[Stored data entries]

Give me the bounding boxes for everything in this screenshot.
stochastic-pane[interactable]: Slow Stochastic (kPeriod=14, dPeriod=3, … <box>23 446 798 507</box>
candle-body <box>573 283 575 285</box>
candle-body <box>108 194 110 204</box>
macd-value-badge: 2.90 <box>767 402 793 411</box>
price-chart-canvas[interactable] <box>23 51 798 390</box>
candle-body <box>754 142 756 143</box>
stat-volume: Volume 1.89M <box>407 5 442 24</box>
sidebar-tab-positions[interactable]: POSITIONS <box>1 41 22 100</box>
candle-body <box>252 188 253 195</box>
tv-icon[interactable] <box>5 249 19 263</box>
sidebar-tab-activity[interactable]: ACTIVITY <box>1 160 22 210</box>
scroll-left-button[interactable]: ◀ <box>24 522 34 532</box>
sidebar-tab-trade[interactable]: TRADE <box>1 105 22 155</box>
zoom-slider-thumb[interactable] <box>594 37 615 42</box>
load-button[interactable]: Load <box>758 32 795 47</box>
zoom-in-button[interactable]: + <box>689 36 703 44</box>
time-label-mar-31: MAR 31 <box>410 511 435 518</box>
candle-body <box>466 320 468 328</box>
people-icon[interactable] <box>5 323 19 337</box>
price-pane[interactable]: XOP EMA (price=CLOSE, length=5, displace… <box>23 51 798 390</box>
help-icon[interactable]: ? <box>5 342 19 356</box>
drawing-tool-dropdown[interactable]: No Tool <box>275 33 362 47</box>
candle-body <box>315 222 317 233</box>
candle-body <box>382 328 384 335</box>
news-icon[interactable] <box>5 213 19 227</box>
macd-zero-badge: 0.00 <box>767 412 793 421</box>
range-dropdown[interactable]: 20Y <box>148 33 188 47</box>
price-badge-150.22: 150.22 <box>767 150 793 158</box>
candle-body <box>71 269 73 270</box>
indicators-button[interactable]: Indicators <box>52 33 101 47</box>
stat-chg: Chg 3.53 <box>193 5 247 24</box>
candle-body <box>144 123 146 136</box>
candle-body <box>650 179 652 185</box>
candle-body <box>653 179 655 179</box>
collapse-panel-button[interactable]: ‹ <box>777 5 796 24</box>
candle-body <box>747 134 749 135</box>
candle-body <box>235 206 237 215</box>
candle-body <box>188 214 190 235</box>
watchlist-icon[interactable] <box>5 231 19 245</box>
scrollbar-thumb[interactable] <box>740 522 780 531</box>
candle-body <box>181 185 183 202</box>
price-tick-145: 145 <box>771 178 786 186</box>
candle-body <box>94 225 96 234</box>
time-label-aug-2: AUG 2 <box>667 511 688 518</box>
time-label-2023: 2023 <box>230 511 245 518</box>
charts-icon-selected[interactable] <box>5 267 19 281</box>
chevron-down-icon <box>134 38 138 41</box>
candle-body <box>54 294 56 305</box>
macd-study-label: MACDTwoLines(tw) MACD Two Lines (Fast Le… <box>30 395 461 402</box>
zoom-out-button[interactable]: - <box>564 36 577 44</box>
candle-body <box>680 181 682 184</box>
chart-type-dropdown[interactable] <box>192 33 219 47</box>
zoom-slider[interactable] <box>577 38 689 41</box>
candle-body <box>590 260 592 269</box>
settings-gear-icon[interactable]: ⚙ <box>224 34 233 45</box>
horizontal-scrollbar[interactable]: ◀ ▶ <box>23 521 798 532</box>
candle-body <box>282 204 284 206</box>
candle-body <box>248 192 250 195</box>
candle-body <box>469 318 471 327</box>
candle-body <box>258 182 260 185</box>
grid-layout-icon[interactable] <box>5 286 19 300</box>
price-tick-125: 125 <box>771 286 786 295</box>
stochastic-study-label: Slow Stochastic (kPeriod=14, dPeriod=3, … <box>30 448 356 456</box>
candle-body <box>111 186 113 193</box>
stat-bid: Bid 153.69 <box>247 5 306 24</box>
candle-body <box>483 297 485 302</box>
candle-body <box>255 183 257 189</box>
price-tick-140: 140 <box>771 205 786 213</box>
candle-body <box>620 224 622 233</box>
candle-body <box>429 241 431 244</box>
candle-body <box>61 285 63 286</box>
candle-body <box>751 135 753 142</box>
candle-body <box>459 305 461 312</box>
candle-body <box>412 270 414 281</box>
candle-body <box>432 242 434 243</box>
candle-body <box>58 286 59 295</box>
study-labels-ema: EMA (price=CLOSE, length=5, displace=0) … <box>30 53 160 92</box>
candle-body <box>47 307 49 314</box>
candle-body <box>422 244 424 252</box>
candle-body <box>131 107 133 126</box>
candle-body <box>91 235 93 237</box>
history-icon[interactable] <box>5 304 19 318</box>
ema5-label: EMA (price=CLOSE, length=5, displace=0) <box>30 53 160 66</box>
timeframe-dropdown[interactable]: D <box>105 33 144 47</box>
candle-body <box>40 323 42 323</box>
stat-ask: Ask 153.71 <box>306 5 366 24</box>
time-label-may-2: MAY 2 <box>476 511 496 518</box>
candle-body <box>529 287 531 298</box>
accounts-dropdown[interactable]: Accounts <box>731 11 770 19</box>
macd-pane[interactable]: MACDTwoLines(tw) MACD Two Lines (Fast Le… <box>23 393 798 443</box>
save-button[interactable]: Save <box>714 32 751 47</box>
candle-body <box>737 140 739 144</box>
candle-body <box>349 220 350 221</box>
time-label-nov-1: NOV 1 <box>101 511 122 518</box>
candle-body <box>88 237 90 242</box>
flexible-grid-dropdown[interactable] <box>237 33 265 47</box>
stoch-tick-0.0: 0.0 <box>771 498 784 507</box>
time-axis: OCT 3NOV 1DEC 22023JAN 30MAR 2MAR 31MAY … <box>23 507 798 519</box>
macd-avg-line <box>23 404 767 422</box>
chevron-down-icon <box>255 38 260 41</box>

Brief: Above are the entries; copy out every line among them that contains the word "study".

Your response:
macd-study-label: MACDTwoLines(tw) MACD Two Lines (Fast Le… <box>30 395 461 402</box>
stochastic-study-label: Slow Stochastic (kPeriod=14, dPeriod=3, … <box>30 448 356 456</box>
study-labels-ema: EMA (price=CLOSE, length=5, displace=0) … <box>30 53 160 92</box>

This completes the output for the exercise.